Saved data entries:
▼
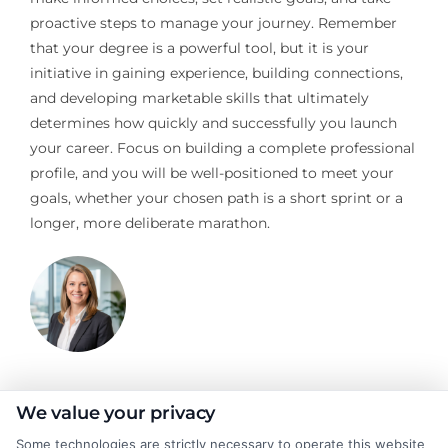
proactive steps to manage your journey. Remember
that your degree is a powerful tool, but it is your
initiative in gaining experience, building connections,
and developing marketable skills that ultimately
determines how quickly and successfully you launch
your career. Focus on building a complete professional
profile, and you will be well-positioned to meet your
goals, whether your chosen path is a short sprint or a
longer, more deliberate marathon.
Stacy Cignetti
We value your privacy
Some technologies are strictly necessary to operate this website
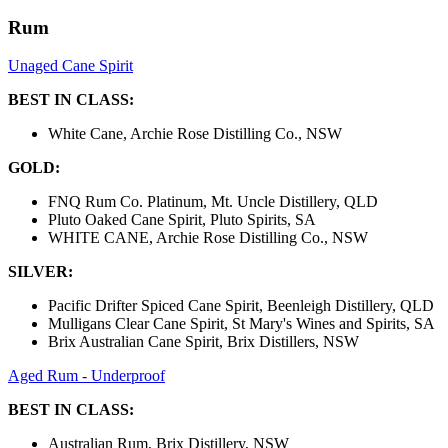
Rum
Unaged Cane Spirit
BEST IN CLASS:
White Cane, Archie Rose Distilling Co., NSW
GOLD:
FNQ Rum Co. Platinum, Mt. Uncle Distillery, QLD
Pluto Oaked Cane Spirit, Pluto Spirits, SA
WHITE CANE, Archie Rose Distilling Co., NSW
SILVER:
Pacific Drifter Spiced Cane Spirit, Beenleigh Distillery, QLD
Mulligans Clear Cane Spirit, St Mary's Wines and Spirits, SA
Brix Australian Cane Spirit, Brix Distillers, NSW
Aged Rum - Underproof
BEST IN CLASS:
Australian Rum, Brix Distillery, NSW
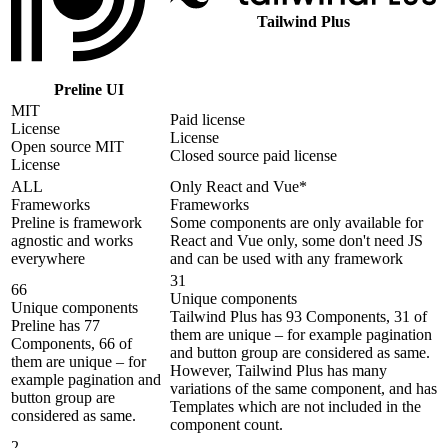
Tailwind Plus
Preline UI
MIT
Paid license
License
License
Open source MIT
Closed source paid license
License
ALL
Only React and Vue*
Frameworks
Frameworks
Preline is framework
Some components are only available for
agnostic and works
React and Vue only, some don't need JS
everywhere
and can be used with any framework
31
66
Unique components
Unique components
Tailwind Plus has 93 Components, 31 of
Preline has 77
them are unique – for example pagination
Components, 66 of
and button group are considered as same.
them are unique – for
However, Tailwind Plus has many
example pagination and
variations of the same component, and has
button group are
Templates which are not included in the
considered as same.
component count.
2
▲
- [Assignment] Report each line of the data in which "your" occurs.

- [Response for this exercise]
proactive steps to manage your journey. Remember
that your degree is a powerful tool, but it is your
your career. Focus on building a complete professional
profile, and you will be well-positioned to meet your
goals, whether your chosen path is a short sprint or a
We value your privacy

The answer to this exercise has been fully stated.